▼
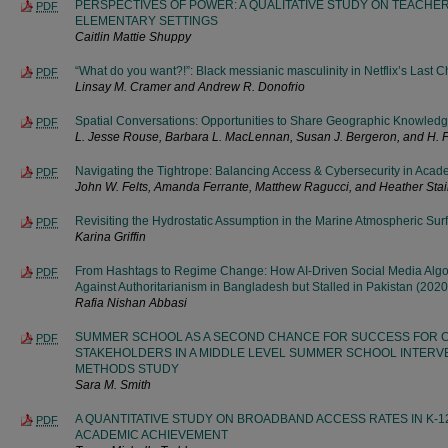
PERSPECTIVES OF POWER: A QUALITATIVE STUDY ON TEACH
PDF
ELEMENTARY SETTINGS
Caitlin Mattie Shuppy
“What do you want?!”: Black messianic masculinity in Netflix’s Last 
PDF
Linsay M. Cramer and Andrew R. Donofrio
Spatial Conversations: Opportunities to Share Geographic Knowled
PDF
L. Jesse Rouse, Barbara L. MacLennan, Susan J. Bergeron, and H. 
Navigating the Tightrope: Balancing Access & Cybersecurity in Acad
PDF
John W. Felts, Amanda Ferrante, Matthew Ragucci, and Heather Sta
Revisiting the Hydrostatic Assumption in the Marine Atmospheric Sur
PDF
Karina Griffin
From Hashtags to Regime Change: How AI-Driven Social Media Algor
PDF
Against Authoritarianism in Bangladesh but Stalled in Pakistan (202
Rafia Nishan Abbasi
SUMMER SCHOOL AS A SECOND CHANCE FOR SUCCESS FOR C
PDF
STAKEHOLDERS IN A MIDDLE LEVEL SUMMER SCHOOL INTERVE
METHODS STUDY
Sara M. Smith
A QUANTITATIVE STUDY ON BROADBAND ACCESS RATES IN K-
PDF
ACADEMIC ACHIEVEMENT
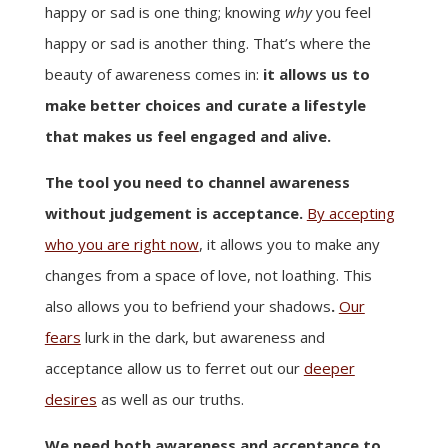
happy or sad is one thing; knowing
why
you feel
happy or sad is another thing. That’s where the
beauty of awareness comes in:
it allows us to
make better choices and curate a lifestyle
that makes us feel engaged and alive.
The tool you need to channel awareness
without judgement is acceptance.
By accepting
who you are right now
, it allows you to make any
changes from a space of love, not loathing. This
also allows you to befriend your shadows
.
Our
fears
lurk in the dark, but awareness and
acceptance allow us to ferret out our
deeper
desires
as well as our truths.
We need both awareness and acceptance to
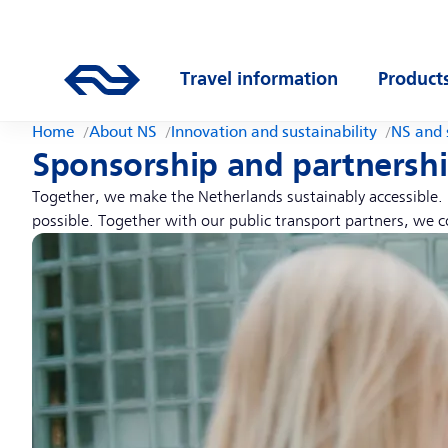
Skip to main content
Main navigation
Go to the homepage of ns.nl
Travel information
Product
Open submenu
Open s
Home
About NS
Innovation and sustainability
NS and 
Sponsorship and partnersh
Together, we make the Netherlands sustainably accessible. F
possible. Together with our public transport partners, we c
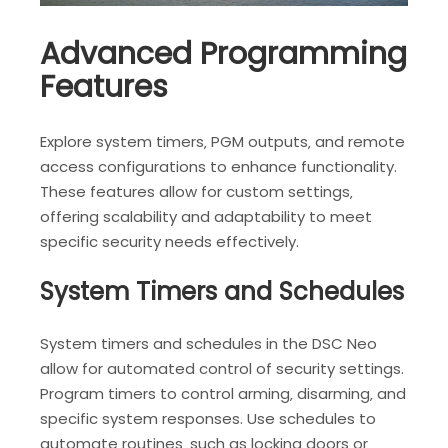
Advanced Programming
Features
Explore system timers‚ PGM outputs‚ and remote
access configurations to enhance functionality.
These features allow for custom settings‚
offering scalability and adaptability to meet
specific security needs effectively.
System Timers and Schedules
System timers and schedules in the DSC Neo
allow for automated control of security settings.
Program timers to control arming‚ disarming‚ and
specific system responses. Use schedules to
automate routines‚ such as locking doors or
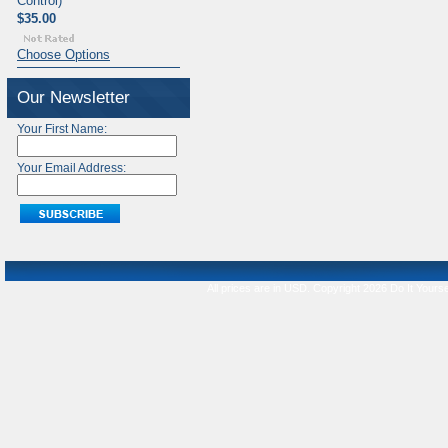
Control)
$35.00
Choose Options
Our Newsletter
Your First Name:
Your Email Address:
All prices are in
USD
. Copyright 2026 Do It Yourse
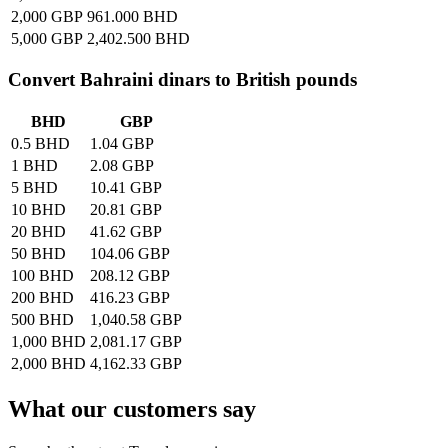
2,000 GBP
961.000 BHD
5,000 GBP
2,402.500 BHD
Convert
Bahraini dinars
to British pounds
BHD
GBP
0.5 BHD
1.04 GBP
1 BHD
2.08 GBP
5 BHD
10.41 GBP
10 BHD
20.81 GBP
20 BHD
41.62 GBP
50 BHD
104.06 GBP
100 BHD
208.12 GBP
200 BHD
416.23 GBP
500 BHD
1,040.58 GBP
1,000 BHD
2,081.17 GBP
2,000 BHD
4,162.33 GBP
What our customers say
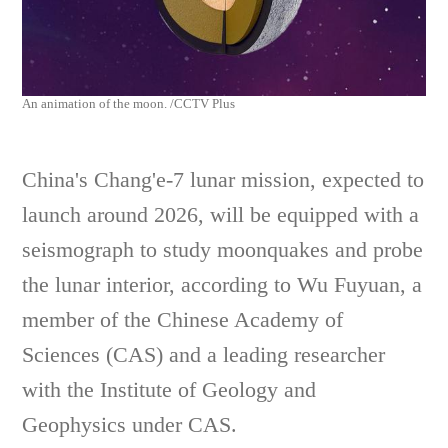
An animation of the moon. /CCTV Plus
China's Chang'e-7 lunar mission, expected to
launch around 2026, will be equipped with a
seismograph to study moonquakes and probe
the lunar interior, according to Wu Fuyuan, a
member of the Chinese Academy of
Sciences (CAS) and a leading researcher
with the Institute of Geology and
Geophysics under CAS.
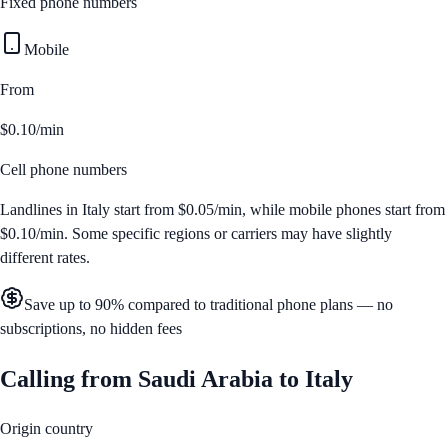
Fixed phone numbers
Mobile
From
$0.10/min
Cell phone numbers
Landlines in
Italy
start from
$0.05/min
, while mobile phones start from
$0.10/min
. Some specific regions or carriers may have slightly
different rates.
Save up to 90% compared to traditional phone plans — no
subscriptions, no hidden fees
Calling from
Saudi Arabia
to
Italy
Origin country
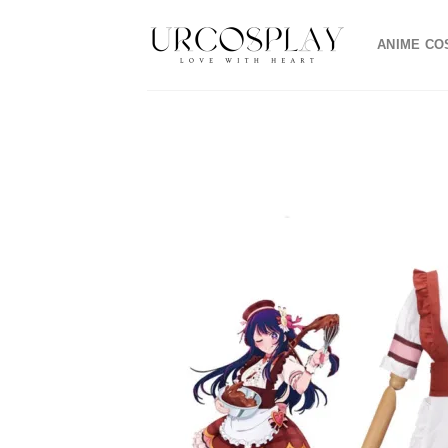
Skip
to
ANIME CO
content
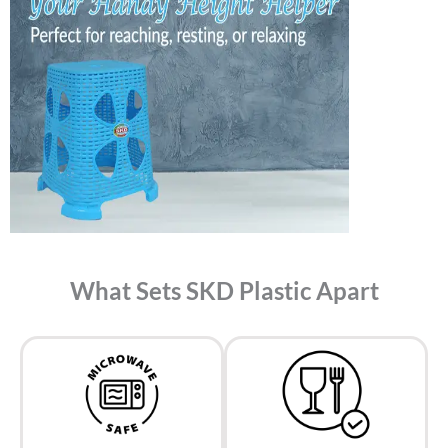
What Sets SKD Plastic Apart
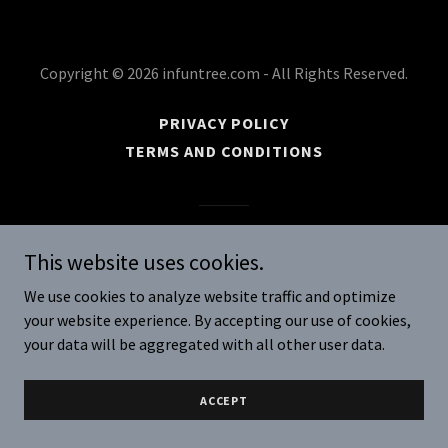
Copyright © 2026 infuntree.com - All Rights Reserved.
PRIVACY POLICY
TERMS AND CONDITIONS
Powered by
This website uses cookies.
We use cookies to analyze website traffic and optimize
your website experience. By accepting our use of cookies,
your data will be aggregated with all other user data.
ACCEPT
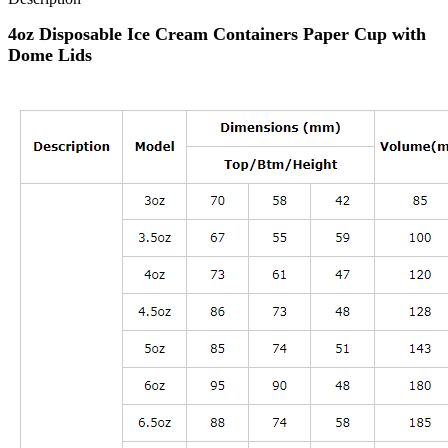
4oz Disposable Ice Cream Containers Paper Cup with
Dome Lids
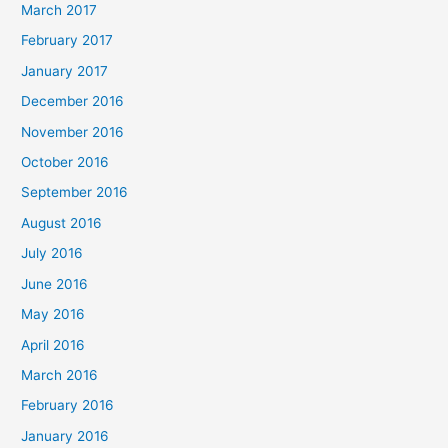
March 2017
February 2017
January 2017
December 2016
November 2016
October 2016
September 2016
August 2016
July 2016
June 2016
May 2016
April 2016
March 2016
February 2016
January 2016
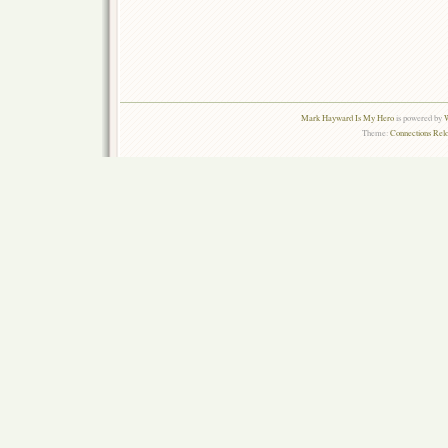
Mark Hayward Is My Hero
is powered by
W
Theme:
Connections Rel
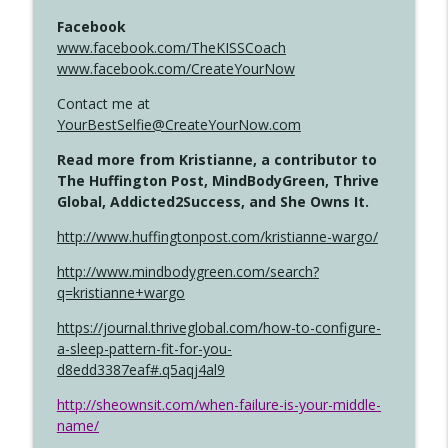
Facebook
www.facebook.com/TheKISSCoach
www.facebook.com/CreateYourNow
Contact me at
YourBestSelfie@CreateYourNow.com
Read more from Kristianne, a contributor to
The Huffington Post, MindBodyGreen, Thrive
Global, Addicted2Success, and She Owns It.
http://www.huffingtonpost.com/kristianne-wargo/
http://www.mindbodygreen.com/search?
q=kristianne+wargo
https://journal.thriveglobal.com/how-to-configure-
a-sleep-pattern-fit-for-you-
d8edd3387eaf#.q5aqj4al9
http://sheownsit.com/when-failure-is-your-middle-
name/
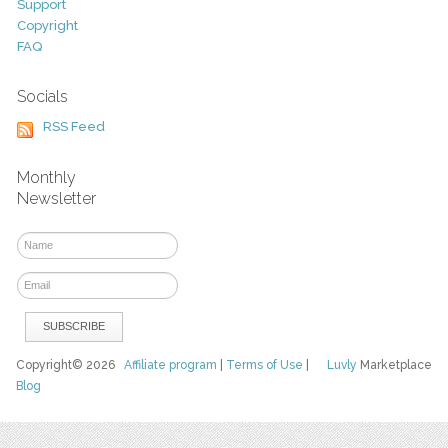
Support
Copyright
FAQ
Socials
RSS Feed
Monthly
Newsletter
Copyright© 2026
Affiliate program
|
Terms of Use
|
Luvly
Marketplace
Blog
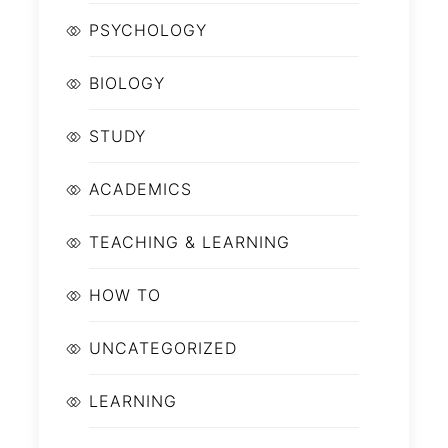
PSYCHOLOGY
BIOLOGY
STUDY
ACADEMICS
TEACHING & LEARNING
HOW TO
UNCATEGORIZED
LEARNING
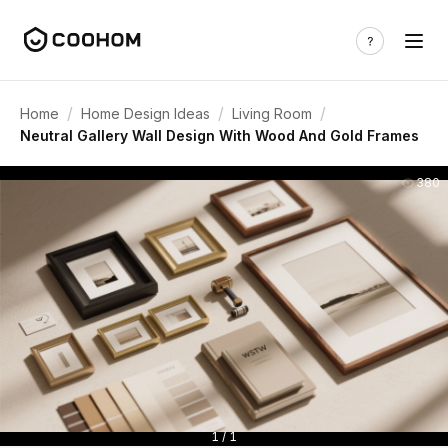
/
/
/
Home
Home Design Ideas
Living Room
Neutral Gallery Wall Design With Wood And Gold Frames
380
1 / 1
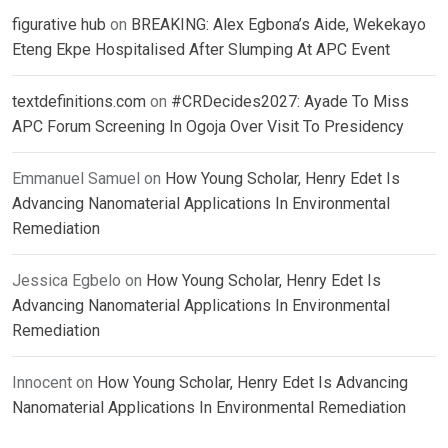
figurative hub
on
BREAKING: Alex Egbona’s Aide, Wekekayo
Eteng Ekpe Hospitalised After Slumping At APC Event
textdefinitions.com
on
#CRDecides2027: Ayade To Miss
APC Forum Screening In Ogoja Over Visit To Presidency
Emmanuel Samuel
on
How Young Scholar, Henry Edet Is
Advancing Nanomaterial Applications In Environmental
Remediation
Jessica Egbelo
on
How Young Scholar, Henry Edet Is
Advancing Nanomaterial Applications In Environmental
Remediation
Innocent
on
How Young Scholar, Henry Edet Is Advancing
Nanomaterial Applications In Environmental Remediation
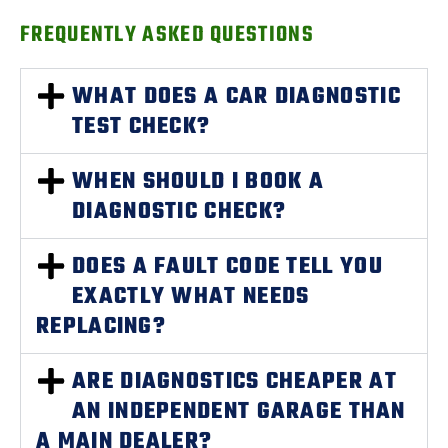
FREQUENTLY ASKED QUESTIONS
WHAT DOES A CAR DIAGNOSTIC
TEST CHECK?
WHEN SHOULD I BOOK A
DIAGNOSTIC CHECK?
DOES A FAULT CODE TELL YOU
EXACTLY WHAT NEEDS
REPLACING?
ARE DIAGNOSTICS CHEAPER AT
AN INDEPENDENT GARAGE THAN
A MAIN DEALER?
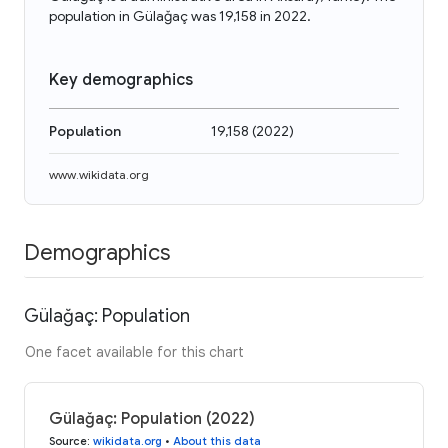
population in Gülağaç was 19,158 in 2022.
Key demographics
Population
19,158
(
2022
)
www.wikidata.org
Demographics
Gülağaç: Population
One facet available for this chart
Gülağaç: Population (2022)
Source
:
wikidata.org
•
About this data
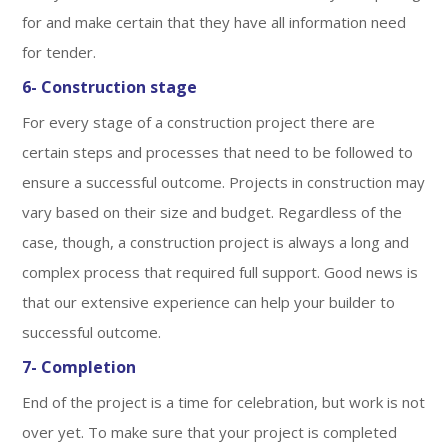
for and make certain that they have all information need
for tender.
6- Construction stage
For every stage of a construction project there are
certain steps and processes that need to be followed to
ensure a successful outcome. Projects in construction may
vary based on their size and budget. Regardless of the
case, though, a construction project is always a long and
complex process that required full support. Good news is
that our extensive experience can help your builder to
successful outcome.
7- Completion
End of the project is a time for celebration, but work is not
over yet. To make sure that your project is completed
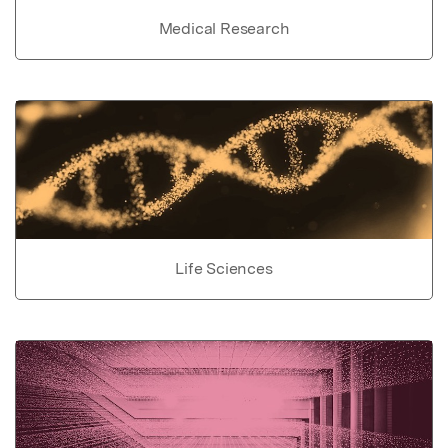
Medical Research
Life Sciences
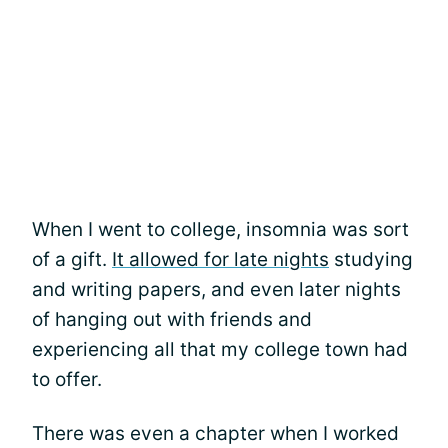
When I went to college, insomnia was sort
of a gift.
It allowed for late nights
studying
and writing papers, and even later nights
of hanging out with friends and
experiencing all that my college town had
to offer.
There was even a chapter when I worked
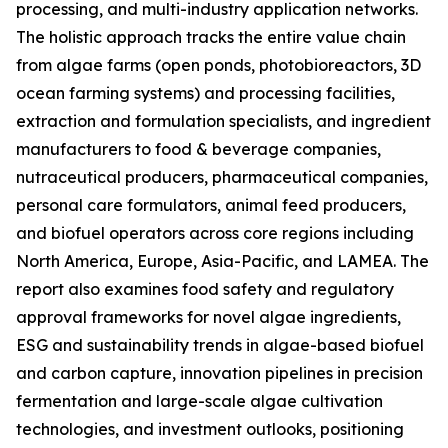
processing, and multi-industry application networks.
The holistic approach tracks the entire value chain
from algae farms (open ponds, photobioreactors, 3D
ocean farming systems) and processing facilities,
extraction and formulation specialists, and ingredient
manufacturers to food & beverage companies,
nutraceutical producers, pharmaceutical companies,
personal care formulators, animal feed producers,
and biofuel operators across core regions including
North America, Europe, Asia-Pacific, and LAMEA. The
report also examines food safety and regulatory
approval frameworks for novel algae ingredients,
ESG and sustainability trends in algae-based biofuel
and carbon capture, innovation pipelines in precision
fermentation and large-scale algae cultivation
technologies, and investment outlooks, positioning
▲
Return the complete material exactly as it appears, without images.

WRITTEN ANSWER:
PERSPECTIVES OF POWER: A QUALITATIVE STUDY ON TEACH
PDF
ELEMENTARY SETTINGS
Caitlin Mattie Shuppy
“What do you want?!”: Black messianic masculinity in Netflix’s Last 
PDF
Linsay M. Cramer and Andrew R. Donofrio
Spatial Conversations: Opportunities to Share Geographic Knowled
PDF
L. Jesse Rouse, Barbara L. MacLennan, Susan J. Bergeron, and H. 
Navigating the Tightrope: Balancing Access & Cybersecurity in Acad
PDF
John W. Felts, Amanda Ferrante, Matthew Ragucci, and Heather Sta
Revisiting the Hydrostatic Assumption in the Marine Atmospheric Sur
PDF
Karina Griffin
From Hashtags to Regime Change: How AI-Driven Social Media Algor
PDF
Against Authoritarianism in Bangladesh but Stalled in Pakistan (202
Rafia Nishan Abbasi
SUMMER SCHOOL AS A SECOND CHANCE FOR SUCCESS FOR C
PDF
STAKEHOLDERS IN A MIDDLE LEVEL SUMMER SCHOOL INTERVE
METHODS STUDY
Sara M. Smith
A QUANTITATIVE STUDY ON BROADBAND ACCESS RATES IN K-
PDF
ACADEMIC ACHIEVEMENT
happy or sad is one thing; knowing
why
you feel
happy or sad is another thing. That’s where the
beauty of awareness comes in:
it allows us to
make better choices and curate a lifestyle
that makes us feel engaged and alive.
The tool you need to channel awareness
without judgement is acceptance.
By accepting
who you are right now
, it allows you to make any
changes from a space of love, not loathing. This
also allows you to befriend your shadows
.
Our
fears
lurk in the dark, but awareness and
acceptance allow us to ferret out our
deeper
desires
as well as our truths.
We need both awareness and acceptance to
Skip to main content
Main navigation
Go to the homepage of ns.nl
Travel information
Product
Open submenu
Open s
Home
About NS
Innovation and sustainability
NS and 
Sponsorship and partnersh
Together, we make the Netherlands sustainably accessible. F
possible. Together with our public transport partners, we c
Advanced Programming
Features
Explore system timers‚ PGM outputs‚ and remote
access configurations to enhance functionality.
These features allow for custom settings‚
offering scalability and adaptability to meet
specific security needs effectively.
System Timers and Schedules
System timers and schedules in the DSC Neo
allow for automated control of security settings.
Program timers to control arming‚ disarming‚ and
specific system responses. Use schedules to
automate routines‚ such as locking doors or
Control)
$35.00
Choose Options
Our Newsletter
Your First Name:
Your Email Address:
All prices are in
USD
. Copyright 2026 Do It Yourse
2,000 GBP
961.000 BHD
5,000 GBP
2,402.500 BHD
Convert
Bahraini dinars
to British pounds
BHD
GBP
0.5 BHD
1.04 GBP
1 BHD
2.08 GBP
5 BHD
10.41 GBP
10 BHD
20.81 GBP
20 BHD
41.62 GBP
50 BHD
104.06 GBP
100 BHD
208.12 GBP
200 BHD
416.23 GBP
500 BHD
1,040.58 GBP
1,000 BHD
2,081.17 GBP
2,000 BHD
4,162.33 GBP
What our customers say
An animation of the moon. /CCTV Plus
China's Chang'e-7 lunar mission, expected to
launch around 2026, will be equipped with a
seismograph to study moonquakes and probe
the lunar interior, according to Wu Fuyuan, a
member of the Chinese Academy of
Sciences (CAS) and a leading researcher
with the Institute of Geology and
Geophysics under CAS.
Fixed phone numbers
Mobile
From
$0.10/min
Cell phone numbers
Landlines in
Italy
start from
$0.05/min
, while mobile phones start from
$0.10/min
. Some specific regions or carriers may have slightly
different rates.
Save up to 90% compared to traditional phone plans — no
subscriptions, no hidden fees
Calling from
Saudi Arabia
to
Italy
Origin country
Skip
to
ANIME CO
content
What Sets SKD Plastic Apart
Copyright © 2026 infuntree.com - All Rights Reserved.
PRIVACY POLICY
TERMS AND CONDITIONS
Powered by
This website uses cookies.
We use cookies to analyze website traffic and optimize
your website experience. By accepting our use of cookies,
your data will be aggregated with all other user data.
ACCEPT
4oz Disposable Ice Cream Containers Paper Cup with
Dome Lids
March 2017
February 2017
January 2017
December 2016
November 2016
October 2016
September 2016
August 2016
July 2016
June 2016
May 2016
April 2016
March 2016
February 2016
January 2016
Mark Hayward Is My Hero
is powered by
W
Theme:
Connections Rel
Facebook
www.facebook.com/TheKISSCoach
www.facebook.com/CreateYourNow
Contact me at
YourBestSelfie@CreateYourNow.com
Read more from Kristianne, a contributor to
The Huffington Post, MindBodyGreen, Thrive
Global, Addicted2Success, and She Owns It.
http://www.huffingtonpost.com/kristianne-wargo/
http://www.mindbodygreen.com/search?
q=kristianne+wargo
https://journal.thriveglobal.com/how-to-configure-
a-sleep-pattern-fit-for-you-
d8edd3387eaf#.q5aqj4al9
http://sheownsit.com/when-failure-is-your-middle-
name/
Support
Copyright
FAQ
Socials
RSS Feed
Monthly
Newsletter
Copyright© 2026
Affiliate program
|
Terms of Use
|
Luvly
Marketplace
Blog
PSYCHOLOGY
BIOLOGY
STUDY
ACADEMICS
TEACHING & LEARNING
HOW TO
UNCATEGORIZED
LEARNING
/
/
/
Home
Home Design Ideas
Living Room
Neutral Gallery Wall Design With Wood And Gold Frames
380
1 / 1
figurative hub
on
BREAKING: Alex Egbona’s Aide, Wekekayo
Eteng Ekpe Hospitalised After Slumping At APC Event
textdefinitions.com
on
#CRDecides2027: Ayade To Miss
APC Forum Screening In Ogoja Over Visit To Presidency
Emmanuel Samuel
on
How Young Scholar, Henry Edet Is
Advancing Nanomaterial Applications In Environmental
Remediation
Jessica Egbelo
on
How Young Scholar, Henry Edet Is
Advancing Nanomaterial Applications In Environmental
Remediation
Innocent
on
How Young Scholar, Henry Edet Is Advancing
Nanomaterial Applications In Environmental Remediation
FREQUENTLY ASKED QUESTIONS
WHAT DOES A CAR DIAGNOSTIC
TEST CHECK?
WHEN SHOULD I BOOK A
DIAGNOSTIC CHECK?
DOES A FAULT CODE TELL YOU
EXACTLY WHAT NEEDS
REPLACING?
ARE DIAGNOSTICS CHEAPER AT
AN INDEPENDENT GARAGE THAN
A MAIN DEALER?
population in Gülağaç was 19,158 in 2022.
Key demographics
Population
19,158
(
2022
)
www.wikidata.org
Demographics
Gülağaç: Population
One facet available for this chart
Gülağaç: Population (2022)
Source
:
wikidata.org
•
About this data
for and make certain that they have all information need
for tender.
6- Construction stage
For every stage of a construction project there are
certain steps and processes that need to be followed to
ensure a successful outcome. Projects in construction may
vary based on their size and budget. Regardless of the
case, though, a construction project is always a long and
complex process that required full support. Good news is
that our extensive experience can help your builder to
successful outcome.
7- Completion
End of the project is a time for celebration, but work is not
over yet. To make sure that your project is completed
Medical Research
Life Sciences
When I went to college, insomnia was sort
of a gift.
It allowed for late nights
studying
and writing papers, and even later nights
of hanging out with friends and
experiencing all that my college town had
to offer.
There was even a chapter when I worked
processing, and multi-industry application networks.
The holistic approach tracks the entire value chain
from algae farms (open ponds, photobioreactors, 3D
ocean farming systems) and processing facilities,
extraction and formulation specialists, and ingredient
manufacturers to food & beverage companies,
nutraceutical producers, pharmaceutical companies,
personal care formulators, animal feed producers,
and biofuel operators across core regions including
North America, Europe, Asia-Pacific, and LAMEA. The
report also examines food safety and regulatory
approval frameworks for novel algae ingredients,
ESG and sustainability trends in algae-based biofuel
and carbon capture, innovation pipelines in precision
fermentation and large-scale algae cultivation
technologies, and investment outlooks, positioning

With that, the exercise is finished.